As the game ended, Twitter counted 12,233 posts per second, the most for any English language event in the six-year history of the social-networking service. Earlier in the evening, during the halftime performance by Madonna, the site counted 10,245 posts per second.
It is widely recognized in the television industry that Twitter and sites like it act as online water coolers where viewers can comment — and read others’ comments — while they are watching. Accordingly, most of the Super Bowl ads on television had either a Twitter hashtag, a Facebook reference or a Web address.
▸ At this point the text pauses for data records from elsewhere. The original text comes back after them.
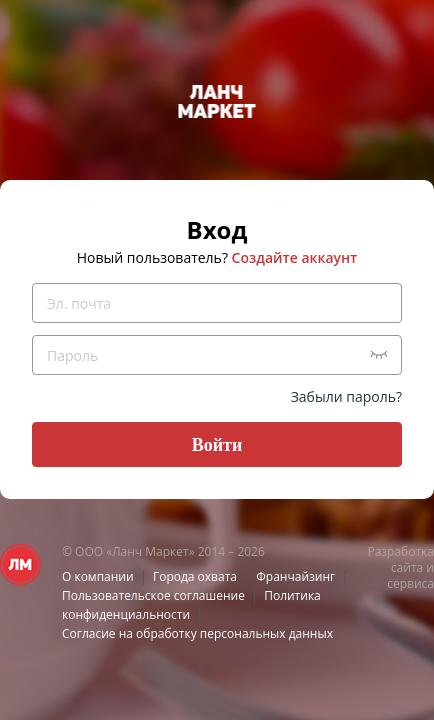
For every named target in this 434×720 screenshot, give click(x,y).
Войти (217, 445)
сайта (407, 567)
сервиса (410, 583)
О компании (98, 576)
Previously, Twitter’s record for an English language event had been the Jan. 8 overtime playoff win by the Denver Broncos, led by the quarterback Tim Tebow, when there were 9,402 tweets per second, according to the company. To date, the single biggest Twitter moment was during the airing of the anime film “Castle in the Sky” on Japanese television on Dec. 9, 2011, when Twitter counted 25,088 posts per second.
Last year’s Super Bowl had a peak of 4,064 posts per second — a record at the time.
The data demonstrates the growth in Twitter use, and the increasing comfort people have in this sort of multitasking, even during a nail-biting football game.
Mark Ghuneim’s social measurement firm, Trendrr, counted over 15 million total Twitter messages about the Super Bowl on Sunday, versus about three million messages last year. He said that Twitter, as opposed to Facebook or other Web sites, “dominated in orders of magnitude as the place to share.”
“Since Twitter has emerged nearly every TV tent-pole event has had larger social engagement and bigger ratings year over year,” Mr. Ghuneim said in an e-mail.
Still, the vast majority of viewers chose not to comment online at all, the data suggests. To advocates of so-called “social TV,” that’s a sign that there is a lot of room for further growth.